Looper: That’s right, and as far as Bonhoeffer’s pacifism, I’d just point out that he does speak in ethics of taking on guilt rather than justifying, oh, all this is implicit of course for viewers and readers who have read Ethics. But Bonhoeffer doesn’t mince words about the taking on of guilt in these actions.

Tooley: Violent actions.

Looper: Yes, in these violent actions. And Niebuhr would have had no problem with that. Pacifism for Niebuhr was in service of society, of the American community primarily. He thought that that was the best way to serve his nation. And that’s why his politics changed every ten years, because he saw that community differently. Bonhoeffer’s politics didn’t really change his entire life, and that’s because he was focused on a different core community, the Church.

Tooley: Did Bonhoeffer regard himself as a German patriot?

Looper: Absolutely. Absolutely. I think Larry Rasmussen has spoken of it; he wrote a book twenty years ago that, perhaps longer ago than that, that deals with the uses of Bonhoeffer in American patriotism. And Bonhoeffer wanted, when he went back to Germany in ’39, he went back in order to rebuild the church, and I think it’s fair to say his society, after the war. He didn’t feel like he would have a right to participate in rebuilding Germany if he stayed in America.
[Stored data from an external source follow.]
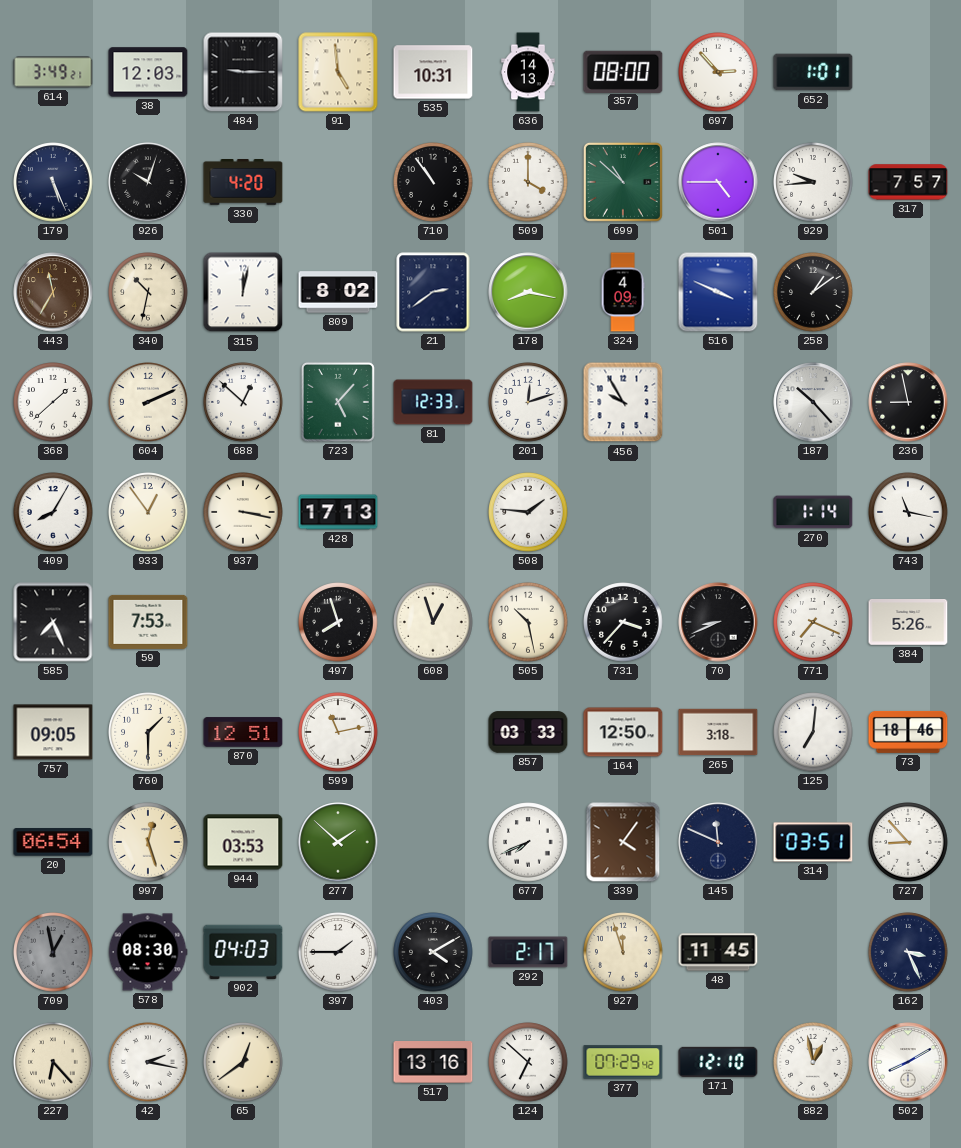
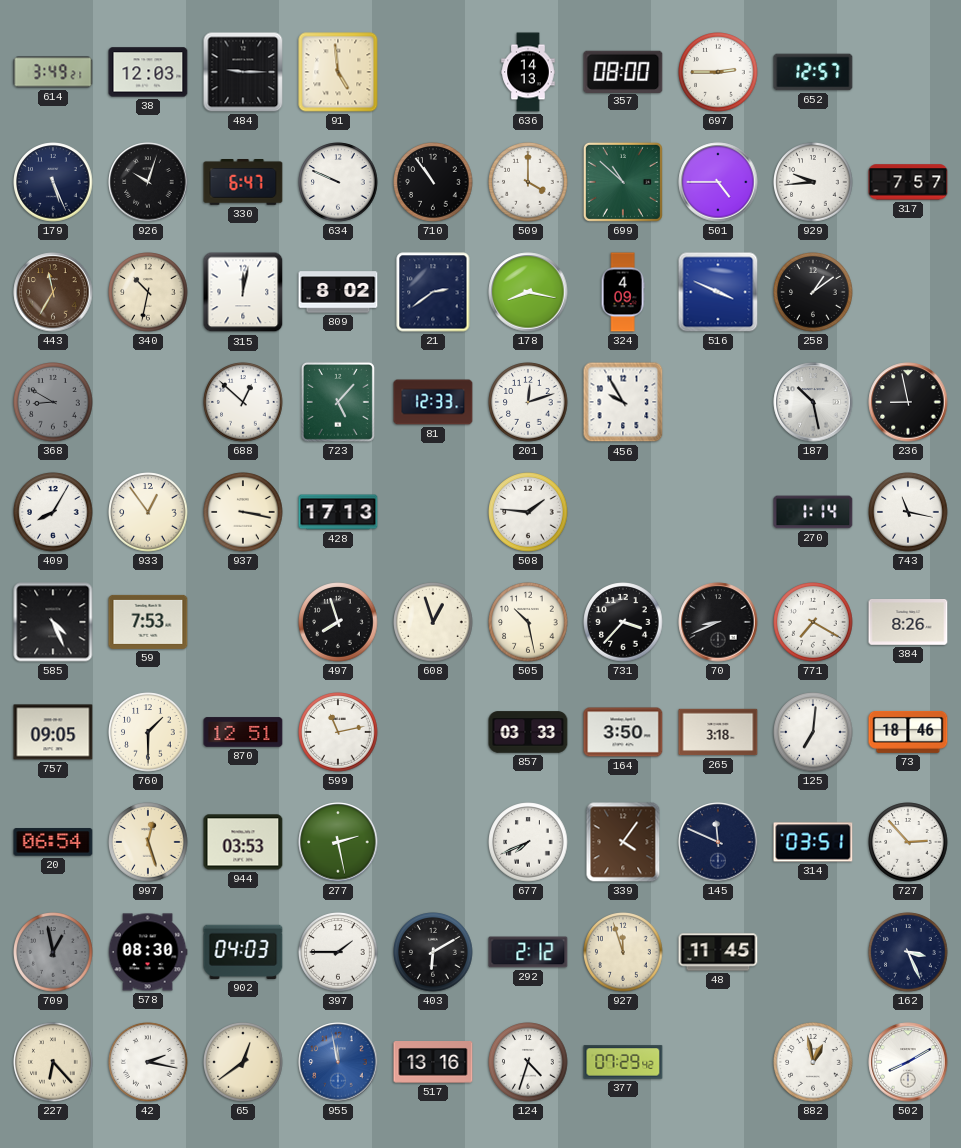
535: 10:31 -> none
697: 2:53 -> 2:45
652: 1:01 -> 12:57
330: 4:20 -> 6:47
634: none -> 9:49
368: 1:38 -> 8:50
368 dial: white -> grey
604: 2:11 -> none
187: 10:23 -> 10:28
585: 7:26 -> 4:26
771: 7:19 -> 7:20
384: 5:26 -> 8:26
164: 12:50 -> 3:50
277: 1:52 -> 2:28
727: 8:53 -> 2:53
403: 4:10 -> 6:10
292: 2:17 -> 2:12
955: none -> 11:58
124: 6:52 -> 4:33
171: 12:10 -> none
And for what it’s worth, I’ll say two other things on this point, I think Bonhoeffer’s aristocracy and inherited sense of responsibility for his fellow Germans played a huge role in the way that he saw his country. Secondly, a sort of subsidiary point to that, the survival of German theology and culture and church all sort of fell under that umbrella for him. He felt a great responsibility toward his people in that sense, despite the fact that the church was his primary community and not the nation.

Tooley: And then finally, Joel, obviously there have been various American perspectives on Bonhoeffer, and those on the political and theological right have tried to claim him for themselves and those on the left, likewise. Where do you come down?

Looper: I have written on this; this is a slippery question, but it’s a very good question. Eric Metaxas has used Bonhoeffer’s name to support Donald Trump and even to some degree support Trump’s false claims that the election was rigged. Also, Charles Marsh, who, unlike Metaxas, is a very, I think in some ways, careful scholar of the ‘60s and he’s written some important works on Bonhoeffer. But, as I read Marsh, he portrays Bonhoeffer like an American social activist, just as Metaxas portrays Bonhoeffer as an American evangelical. And he was neither. Bonhoeffer was a German Lutheran who’s coming out of an aristocratic background. So, in a certain sense, Bonhoeffer was very conservative socially, but that does not mean that he would fit neatly into our conservative politics. Far from it.

Tooley: Joel Looper, author of Bonhoeffer’s America, thank you for this conversation, and I look forward to reading your book.

Looper: Mark, thanks for the opportunity.